In an asynchronous buck with a switch+diode (I know you asked about synchronous, but let's start with one that you think should be OK, and show that it is less OK than you thought), the freewheel diode picks up the current, eventually. It can't do that instantaneously, as the inductance of the finite-length wires between the switch device and it is non-zero. This current first goes to charge 'unwanted' capacitances in the devices. In the event that the voltage on the switching transistor rises above its breakdown voltage, it will avalanche. Most switching devices have a 'maximum repetitive avalanche energy' specification, to cope with just this problem. Eventually, the high voltage across the wiring inductance causes the current to slew from the switch to the diode, and peace is restored.
In a high current design, great care is taken to minimise the switch/diode transfer inductance. This doesn't necessarily mean the inductance to each individually needs to be low, but it does mean they should be well coupled, so fat and close together.
How fast the current has to transfer is governed by the fall time of the switching FET. Adding a sniff of series resistance (a few ohms to the low 10s of ohms) is often used between gate driver and gate to increase the switching time a little.

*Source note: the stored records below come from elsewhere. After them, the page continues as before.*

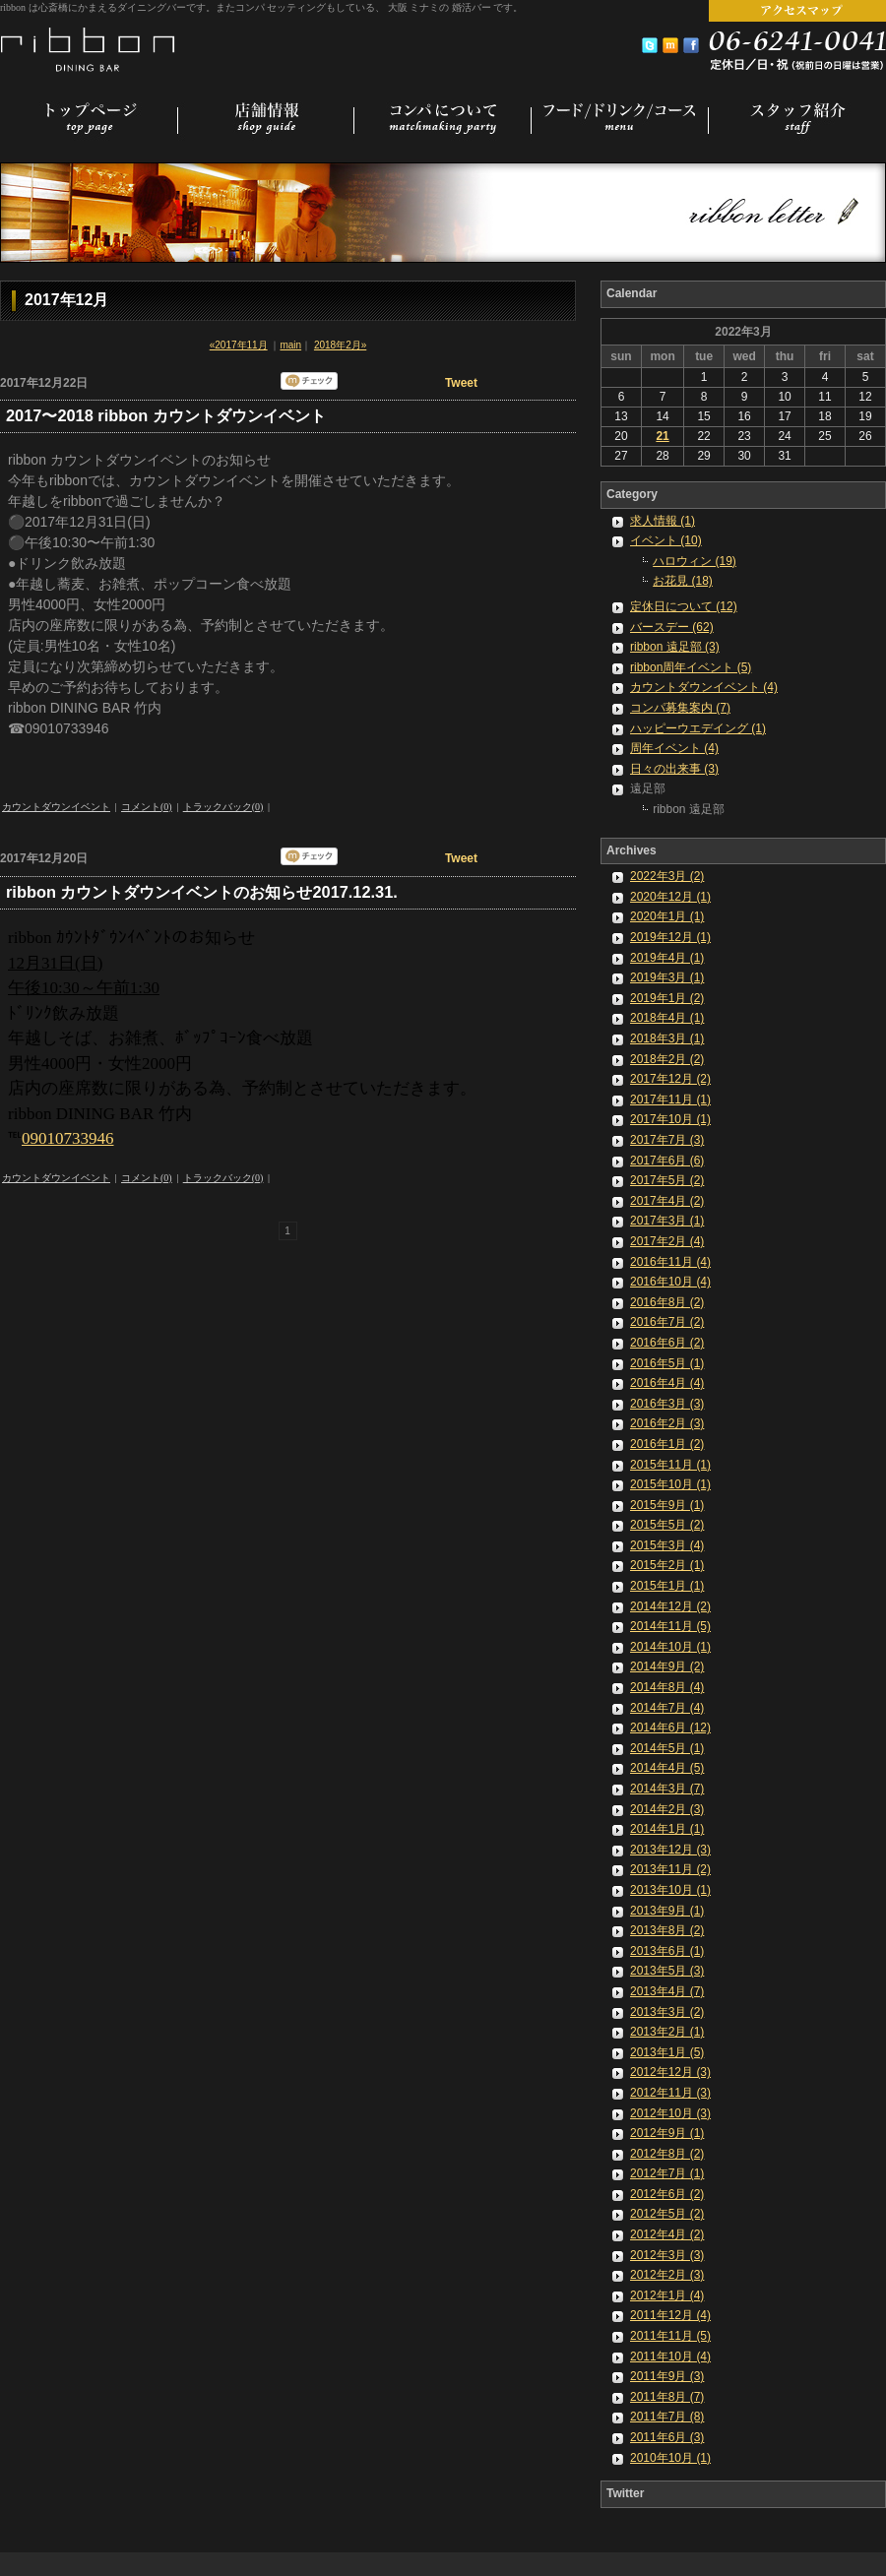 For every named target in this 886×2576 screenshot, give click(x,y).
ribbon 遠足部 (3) (675, 647)
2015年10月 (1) (670, 1484)
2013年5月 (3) (667, 1971)
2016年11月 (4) (670, 1262)
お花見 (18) (683, 581)
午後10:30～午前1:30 (83, 987)
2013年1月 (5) (667, 2052)
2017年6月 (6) (667, 1160)
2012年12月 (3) (670, 2072)
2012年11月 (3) (670, 2093)
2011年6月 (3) (667, 2437)
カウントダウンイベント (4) (704, 687)
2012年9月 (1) (667, 2133)
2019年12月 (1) (670, 937)
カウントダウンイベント (56, 806)
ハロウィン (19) (694, 561)
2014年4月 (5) (667, 1768)
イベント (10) (666, 540)
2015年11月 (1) (670, 1465)
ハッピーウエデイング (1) (698, 728)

This is especially effective during switching as it limits the rate that the Miller capacitance charges, thus controlling the rate of voltage rise on the drain. While this increases dissipation in the off-going channel, it reduces transient overshoot which may improve EMI and other general behaviour.
So now you know what can happen in a an asynch converter, dead time does not seem so scary. First, the voltage rises on the off-going transistor, and it may avalanche. Second, current gets transferred into the rectifier device. Initially it's off, so it's first carried by the body diode. Eventually the channel comes on, which then takes up conduction.
If the wiring inductances or the current is so large that the switching transient exceeds the switch device's safe avalanche specification, then it's possible to use snubber components, typically a capacitor and resistor in series. These are best avoided if possible as they waste energy.
No, because you must start the dead-time at the time where the inductor current becomes zero. This means the inductor is discharged. This means you loose no energy.
You cannot suddenly make the inductor current zero, the inductor will resist that by making the voltage such that the current will flow anyway (and your transistors might be damaged then).